Companies are also raising the prices on recurring charges. The average price of subscriptions during the pandemic rose by 18 percent, according to data from over 100,000 subscriptions that Do Not Pay monitored and shared exclusively with NBC News.

The combined variables make it far more difficult and costly to get out of subscriptions. It's not a deceptive practice, said Ryan Calo, a law professor at the University of Washington who studies manipulation in digital markets, because merchants usually aren't misrepresenting that customers will be charged monthly. But the fact that a practice isn't deceptive doesn't mean it's fair.

"When companies make it hard to cancel or promise savings from a subscription and then have the price creep back up, those practices would begin to cross into deceptive territory," Calo said.

Getting results

Some customers are finding that the only way to get answers is to complain on Twitter. Tanya Janca signed up for a monthly subscription to Adobe Acrobat Pro this year to make materials for the online security training courses she offers through her business, We Hack Purple Academy. After she tried the service, Janca quickly realized it wasn't a tool she wanted to use again.

But like so many other people who sign up for subscriptions, Janca forgot that she had subscribed. That is, until months later, when her accounting software reminded her that Adobe was charging her $14.99 a month, in total costing $119 for a service she used once and forgot about.

Janca said that when she called to cancel her subscription, Adobe told her it would cost her $30. She said that when she tried to cancel the automatic renewal setting on her account, there was no online way to do it. So she went to the customer service chat option, which took 45 minutes. She said she was told that, even though she had canceled her subscription, she couldn't turn the auto-renewal off until the subscription period officially ended, meaning she'd have to remember to cancel months later.

Frustrated, Janca took to Twitter, where she complained about the ordeal to her over 32,000 followers. Someone from Adobe saw her tweets, and the company canceled her subscription completely.

Asked for clarification about the fee Janca was told she would have to pay to end her subscription and her attempt to cancel auto-renewal on her account, Adobe provided a link to its subscription policy and declined to comment further. The written policy permits cancellation with a termination fee, and it says customers can cancel at any time.
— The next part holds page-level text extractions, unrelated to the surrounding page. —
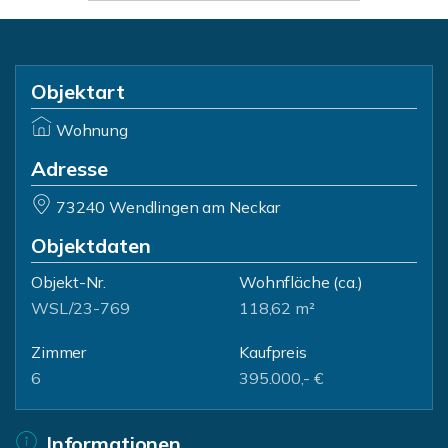
Objektart
Wohnung
Adresse
73240 Wendlingen am Neckar
Objektdaten
Objekt-Nr.
Wohnfläche
(ca.)
WSL/23-769
118,62 m²
Zimmer
Kaufpreis
6
395.000,- €
Informationen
"This solves this for me personally, but not other users," Janca tweeted after the issue was resolved, acknowledging that she might not have been so lucky if she had a smaller social media following to whom she could vent her complaints.

Avoiding charges

Experts advise customers who don't have influential Twitter followings to keep a close eye on bank accounts and use a bank with a mobile app that informs them any time a deduction is made. Otherwise, one forgotten subscription could easily add up like it did for Stewart, the Savage X Fenty customer.

"At least I was able to warn my friends," Stewart said, adding that she has become wary of all retailers online selling subscriptions. "I've found that with a lot of the subscription services, you have to go through, like, 20 pages to cancel."